* [What is being asked] Apart from the pictures, write out the records that follow exactly.

* [Data supplied]
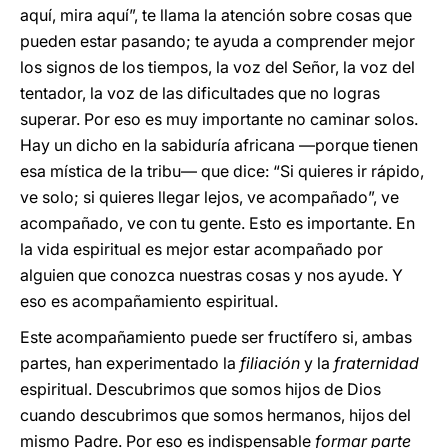
aquí, mira aquí”, te llama la atención sobre cosas que
pueden estar pasando; te ayuda a comprender mejor
los signos de los tiempos, la voz del Señor, la voz del
tentador, la voz de las dificultades que no logras
superar. Por eso es muy importante no caminar solos.
Hay un dicho en la sabiduría africana —porque tienen
esa mística de la tribu— que dice: “Si quieres ir rápido,
ve solo; si quieres llegar lejos, ve acompañado”, ve
acompañado, ve con tu gente. Esto es importante. En
la vida espiritual es mejor estar acompañado por
alguien que conozca nuestras cosas y nos ayude. Y
eso es acompañamiento espiritual.
Este acompañamiento puede ser fructífero si, ambas
partes, han experimentado la
filiación
y la
fraternidad
espiritual. Descubrimos que somos hijos de Dios
cuando descubrimos que somos hermanos, hijos del
mismo Padre. Por eso es indispensable
formar parte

* [Result of this exercise]
aquí, mira aquí”, te llama la atención sobre cosas que
pueden estar pasando; te ayuda a comprender mejor
los signos de los tiempos, la voz del Señor, la voz del
tentador, la voz de las dificultades que no logras
superar. Por eso es muy importante no caminar solos.
Hay un dicho en la sabiduría africana —porque tienen
esa mística de la tribu— que dice: “Si quieres ir rápido,
ve solo; si quieres llegar lejos, ve acompañado”, ve
acompañado, ve con tu gente. Esto es importante. En
la vida espiritual es mejor estar acompañado por
alguien que conozca nuestras cosas y nos ayude. Y
eso es acompañamiento espiritual.
Este acompañamiento puede ser fructífero si, ambas
partes, han experimentado la
filiación
y la
fraternidad
espiritual. Descubrimos que somos hijos de Dios
cuando descubrimos que somos hermanos, hijos del
mismo Padre. Por eso es indispensable
formar parte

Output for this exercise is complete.